Pilot and Feasibility Funding
YCCI will use CTSA funds ($700,000) to support a large number of pilot projects, providing the DRC with opportunities to partner with YCCI to support additional diabetes P&F grants that have a clinical translation goal.
Expanding Support of Human-based Metabolic/Diabetes Studies by Partnering with YCCI
An important goal of YCCI is to enhance the use of technological resources by encouraging and supporting collaboration among NIH-supported centers. An example of how the DRC and YCCI will collaborate is in the support of clinical and translational research.
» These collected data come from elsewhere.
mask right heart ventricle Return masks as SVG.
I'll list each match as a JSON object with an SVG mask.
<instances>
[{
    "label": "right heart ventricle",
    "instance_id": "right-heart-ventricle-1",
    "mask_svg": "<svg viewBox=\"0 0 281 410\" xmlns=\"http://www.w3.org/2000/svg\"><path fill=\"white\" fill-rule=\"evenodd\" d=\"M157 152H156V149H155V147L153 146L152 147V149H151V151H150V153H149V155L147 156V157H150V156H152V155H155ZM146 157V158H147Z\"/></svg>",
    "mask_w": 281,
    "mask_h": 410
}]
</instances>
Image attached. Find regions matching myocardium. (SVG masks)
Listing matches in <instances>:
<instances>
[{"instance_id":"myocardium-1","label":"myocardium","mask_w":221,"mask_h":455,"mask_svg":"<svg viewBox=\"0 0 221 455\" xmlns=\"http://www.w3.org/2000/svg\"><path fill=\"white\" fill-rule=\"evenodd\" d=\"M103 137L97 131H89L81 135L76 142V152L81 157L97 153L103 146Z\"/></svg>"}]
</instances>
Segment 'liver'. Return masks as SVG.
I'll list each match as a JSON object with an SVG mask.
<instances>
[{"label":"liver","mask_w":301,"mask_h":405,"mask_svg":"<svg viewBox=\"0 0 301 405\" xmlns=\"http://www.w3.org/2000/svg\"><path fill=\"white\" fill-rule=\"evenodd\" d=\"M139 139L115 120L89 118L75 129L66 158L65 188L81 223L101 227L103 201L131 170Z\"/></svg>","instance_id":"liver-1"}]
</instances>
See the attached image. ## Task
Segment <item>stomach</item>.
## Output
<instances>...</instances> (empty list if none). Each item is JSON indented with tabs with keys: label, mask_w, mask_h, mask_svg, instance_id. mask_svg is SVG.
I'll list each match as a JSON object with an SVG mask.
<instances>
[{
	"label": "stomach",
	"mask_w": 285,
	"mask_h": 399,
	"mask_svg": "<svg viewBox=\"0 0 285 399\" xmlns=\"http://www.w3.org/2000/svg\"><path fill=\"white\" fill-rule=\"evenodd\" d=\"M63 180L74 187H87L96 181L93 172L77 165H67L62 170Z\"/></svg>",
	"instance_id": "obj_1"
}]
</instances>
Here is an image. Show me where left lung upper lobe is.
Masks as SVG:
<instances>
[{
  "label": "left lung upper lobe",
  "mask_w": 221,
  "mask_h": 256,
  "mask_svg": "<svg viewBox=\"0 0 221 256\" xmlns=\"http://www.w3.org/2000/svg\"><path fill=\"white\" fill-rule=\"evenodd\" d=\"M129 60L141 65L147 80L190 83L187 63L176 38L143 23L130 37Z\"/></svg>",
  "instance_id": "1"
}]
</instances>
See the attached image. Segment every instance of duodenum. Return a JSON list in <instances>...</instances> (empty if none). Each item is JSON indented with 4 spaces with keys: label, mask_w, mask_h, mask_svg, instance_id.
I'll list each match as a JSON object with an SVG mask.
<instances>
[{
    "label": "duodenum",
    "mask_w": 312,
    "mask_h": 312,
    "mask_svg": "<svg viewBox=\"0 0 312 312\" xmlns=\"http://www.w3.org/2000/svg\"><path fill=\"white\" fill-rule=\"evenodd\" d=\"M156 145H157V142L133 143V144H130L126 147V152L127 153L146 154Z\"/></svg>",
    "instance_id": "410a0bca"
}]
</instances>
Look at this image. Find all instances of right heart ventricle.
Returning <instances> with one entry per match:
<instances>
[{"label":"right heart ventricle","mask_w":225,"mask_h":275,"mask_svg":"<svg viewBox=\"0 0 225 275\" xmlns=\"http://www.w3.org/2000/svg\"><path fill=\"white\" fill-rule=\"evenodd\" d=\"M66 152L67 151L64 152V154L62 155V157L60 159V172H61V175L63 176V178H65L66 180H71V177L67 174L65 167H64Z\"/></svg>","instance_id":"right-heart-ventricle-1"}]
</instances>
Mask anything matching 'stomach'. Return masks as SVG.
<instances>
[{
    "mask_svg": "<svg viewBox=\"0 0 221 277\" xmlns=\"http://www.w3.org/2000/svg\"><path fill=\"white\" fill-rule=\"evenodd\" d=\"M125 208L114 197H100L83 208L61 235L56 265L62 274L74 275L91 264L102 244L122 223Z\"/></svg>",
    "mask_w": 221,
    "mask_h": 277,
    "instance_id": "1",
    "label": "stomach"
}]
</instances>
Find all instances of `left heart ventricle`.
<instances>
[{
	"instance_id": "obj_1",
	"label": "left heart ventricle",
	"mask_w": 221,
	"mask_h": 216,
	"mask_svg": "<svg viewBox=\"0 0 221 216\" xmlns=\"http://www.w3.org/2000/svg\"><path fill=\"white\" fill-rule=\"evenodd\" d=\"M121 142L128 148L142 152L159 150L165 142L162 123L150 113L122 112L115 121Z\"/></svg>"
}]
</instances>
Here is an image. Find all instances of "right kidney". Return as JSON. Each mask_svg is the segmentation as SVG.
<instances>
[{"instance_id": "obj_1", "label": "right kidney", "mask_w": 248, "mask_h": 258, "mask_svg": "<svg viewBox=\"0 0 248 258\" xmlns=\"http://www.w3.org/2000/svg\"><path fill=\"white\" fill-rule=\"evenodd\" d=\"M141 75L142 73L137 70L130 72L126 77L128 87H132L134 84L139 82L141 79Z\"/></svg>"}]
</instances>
This will be accomplished in 2 ways.
There has been a substantial increase the number of complex metabolic studies performed in humans by DRC investigators both in the Magnetic Resonance Research Center (MRRC) and within the hospital at a variety of sites (e.g. the intensive care units). To facilitate this research the DRC will leverage funds from the CTSA and the JDRF Center for the Study of Hypoglycemia to create a YCCI/DRC Clinical Translation Core for diabetes research composed of trained nurses, research assistants, and blood-processing technologists. The unit will service a variety of projects conducted throughout the Hospital and Medical School.
Another the way the DRC will leverage the newly established YCCI will be through the availability of its Office of Research Services (ORS), headed by Drs. Tamborlane and Gulanski (both DERC members). ORS will offer DRC members and their trainees help for protocol development, IRB submissions, patient recruitment and scheduling, preparation of case report forms, data management and analysis, and cost-effective utilization of nurse coordinators, freeing investigators of many of the burdens of conducting clinical research. It is anticipated that this new CTSA-funded infrastructure created will greatly enhance the DRC's ability translate clinical research into practice. The DRC will partner with the YCCI to hire a recruiter for studies that are specifically diabetes related.
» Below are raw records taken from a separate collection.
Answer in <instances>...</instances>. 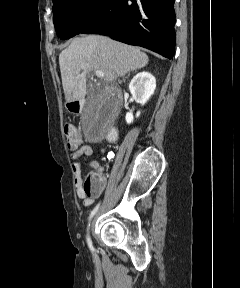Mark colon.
Listing matches in <instances>:
<instances>
[{"mask_svg":"<svg viewBox=\"0 0 240 288\" xmlns=\"http://www.w3.org/2000/svg\"><path fill=\"white\" fill-rule=\"evenodd\" d=\"M64 132L67 138V144L69 148L75 149L81 144V135L79 134L78 130L74 125H72L71 123H66L64 126ZM99 189L100 184L98 179H96L92 175H89L83 185L84 194L87 197H92L99 192Z\"/></svg>","mask_w":240,"mask_h":288,"instance_id":"obj_1","label":"colon"}]
</instances>
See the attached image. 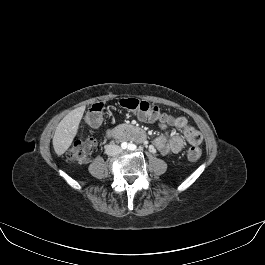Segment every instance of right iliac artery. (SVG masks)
<instances>
[{"instance_id": "82829eb1", "label": "right iliac artery", "mask_w": 265, "mask_h": 265, "mask_svg": "<svg viewBox=\"0 0 265 265\" xmlns=\"http://www.w3.org/2000/svg\"><path fill=\"white\" fill-rule=\"evenodd\" d=\"M122 147L125 149V148H127V144L126 143H123L122 144Z\"/></svg>"}]
</instances>
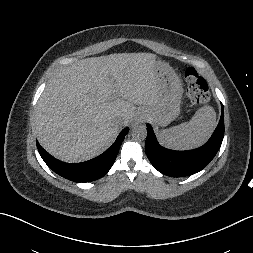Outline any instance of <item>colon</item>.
I'll return each instance as SVG.
<instances>
[{"label":"colon","mask_w":253,"mask_h":253,"mask_svg":"<svg viewBox=\"0 0 253 253\" xmlns=\"http://www.w3.org/2000/svg\"><path fill=\"white\" fill-rule=\"evenodd\" d=\"M187 94L193 105L206 104L210 99L207 82L200 76L194 67H188L185 71Z\"/></svg>","instance_id":"obj_1"}]
</instances>
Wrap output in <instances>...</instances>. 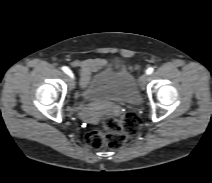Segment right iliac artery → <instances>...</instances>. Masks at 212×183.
<instances>
[{
    "mask_svg": "<svg viewBox=\"0 0 212 183\" xmlns=\"http://www.w3.org/2000/svg\"><path fill=\"white\" fill-rule=\"evenodd\" d=\"M62 70H63L66 74H68L70 77L73 78V73H72V71H71L68 67L63 66V67H62Z\"/></svg>",
    "mask_w": 212,
    "mask_h": 183,
    "instance_id": "right-iliac-artery-1",
    "label": "right iliac artery"
}]
</instances>
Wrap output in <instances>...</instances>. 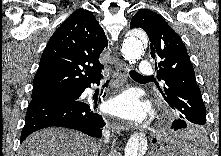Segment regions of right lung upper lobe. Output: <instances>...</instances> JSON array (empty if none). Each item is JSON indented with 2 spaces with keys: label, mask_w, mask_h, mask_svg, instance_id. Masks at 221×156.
Wrapping results in <instances>:
<instances>
[{
  "label": "right lung upper lobe",
  "mask_w": 221,
  "mask_h": 156,
  "mask_svg": "<svg viewBox=\"0 0 221 156\" xmlns=\"http://www.w3.org/2000/svg\"><path fill=\"white\" fill-rule=\"evenodd\" d=\"M108 45L94 15L73 12L54 32L40 59L34 77L32 100L77 92L101 76L99 56Z\"/></svg>",
  "instance_id": "1"
}]
</instances>
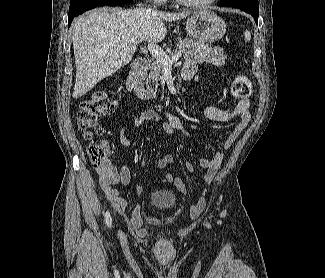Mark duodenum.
Listing matches in <instances>:
<instances>
[{
	"instance_id": "duodenum-1",
	"label": "duodenum",
	"mask_w": 325,
	"mask_h": 278,
	"mask_svg": "<svg viewBox=\"0 0 325 278\" xmlns=\"http://www.w3.org/2000/svg\"><path fill=\"white\" fill-rule=\"evenodd\" d=\"M148 67L149 64L147 60L144 58H139L134 62L126 82V88L132 96L138 95L140 81L144 77L145 73L147 72ZM184 77L186 79H189L188 73H184Z\"/></svg>"
}]
</instances>
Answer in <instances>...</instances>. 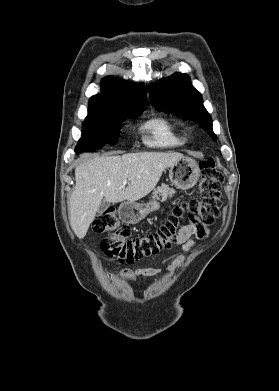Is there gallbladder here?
<instances>
[{"instance_id": "bac80fb5", "label": "gallbladder", "mask_w": 279, "mask_h": 391, "mask_svg": "<svg viewBox=\"0 0 279 391\" xmlns=\"http://www.w3.org/2000/svg\"><path fill=\"white\" fill-rule=\"evenodd\" d=\"M110 205H111L110 202H108L106 200H102L100 205H99V208L97 210L98 214L103 213Z\"/></svg>"}]
</instances>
Clustering of YCCI Research Cores to Enhance DRC-Related Education
YCCI will help DRC members and trainees make optimal use of Yale's extensive core resources for diabetes research in areas such as: (1) imaging; (2) human specimen analysis; (3) cognition research; (4) drug development; and (5) cell and gene therapy.
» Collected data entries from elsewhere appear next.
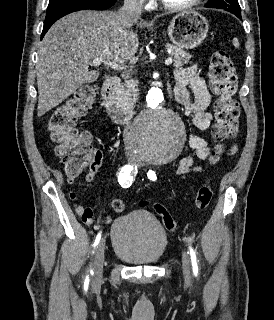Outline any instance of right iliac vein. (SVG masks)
Masks as SVG:
<instances>
[{"mask_svg": "<svg viewBox=\"0 0 274 320\" xmlns=\"http://www.w3.org/2000/svg\"><path fill=\"white\" fill-rule=\"evenodd\" d=\"M104 258H105V240L102 239L96 248L94 260H93L92 285L95 288L99 287L101 284V280L103 276Z\"/></svg>", "mask_w": 274, "mask_h": 320, "instance_id": "63e3f726", "label": "right iliac vein"}]
</instances>
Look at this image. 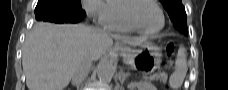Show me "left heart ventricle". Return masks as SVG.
I'll return each mask as SVG.
<instances>
[{
    "label": "left heart ventricle",
    "mask_w": 228,
    "mask_h": 90,
    "mask_svg": "<svg viewBox=\"0 0 228 90\" xmlns=\"http://www.w3.org/2000/svg\"><path fill=\"white\" fill-rule=\"evenodd\" d=\"M132 15L142 27L148 30H156L162 24L159 10L147 1L137 4Z\"/></svg>",
    "instance_id": "1"
}]
</instances>
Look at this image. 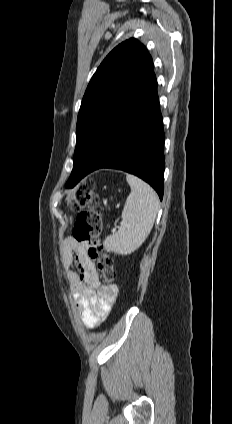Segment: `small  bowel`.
<instances>
[{"label": "small bowel", "mask_w": 232, "mask_h": 424, "mask_svg": "<svg viewBox=\"0 0 232 424\" xmlns=\"http://www.w3.org/2000/svg\"><path fill=\"white\" fill-rule=\"evenodd\" d=\"M87 249V244L67 237L62 243L60 256L76 310L84 325L93 329L110 313L116 298V288L102 287ZM73 266L76 271L72 269Z\"/></svg>", "instance_id": "1"}]
</instances>
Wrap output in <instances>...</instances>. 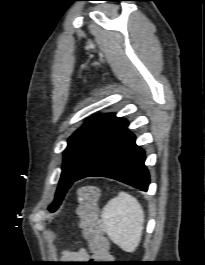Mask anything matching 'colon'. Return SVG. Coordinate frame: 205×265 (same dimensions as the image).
<instances>
[{
  "label": "colon",
  "instance_id": "obj_1",
  "mask_svg": "<svg viewBox=\"0 0 205 265\" xmlns=\"http://www.w3.org/2000/svg\"><path fill=\"white\" fill-rule=\"evenodd\" d=\"M99 197V189L95 185H86L79 189L77 215L83 236L92 253L91 265H104L111 258L109 242L99 217Z\"/></svg>",
  "mask_w": 205,
  "mask_h": 265
}]
</instances>
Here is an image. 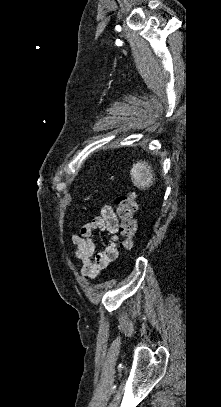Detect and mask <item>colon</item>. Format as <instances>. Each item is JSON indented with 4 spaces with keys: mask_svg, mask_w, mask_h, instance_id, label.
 Wrapping results in <instances>:
<instances>
[{
    "mask_svg": "<svg viewBox=\"0 0 221 407\" xmlns=\"http://www.w3.org/2000/svg\"><path fill=\"white\" fill-rule=\"evenodd\" d=\"M116 214L119 219V234L121 236L120 247L129 250L136 235L137 227L134 214L137 210V198L134 193L121 195L116 198Z\"/></svg>",
    "mask_w": 221,
    "mask_h": 407,
    "instance_id": "1",
    "label": "colon"
}]
</instances>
Combining Genomics, Biostatistics, Bioinformatics, and Epidemiologic Resources
YCCI will have an integrated infrastructure combining Yale's existing strengths in genomics (Keck Biotechnology Laboratory), bioinformatics (Yale Center for Medical Informatics), and biostatistics and epidemiology (School of Public Health) to assist DRC members who hope to identify and characterize genes associated with pathogenesis and complications of diabetes, determine the profiles of gene expression in tissues, create databases, and study the prevalence and consequences of mutations in diabetes patient cohorts.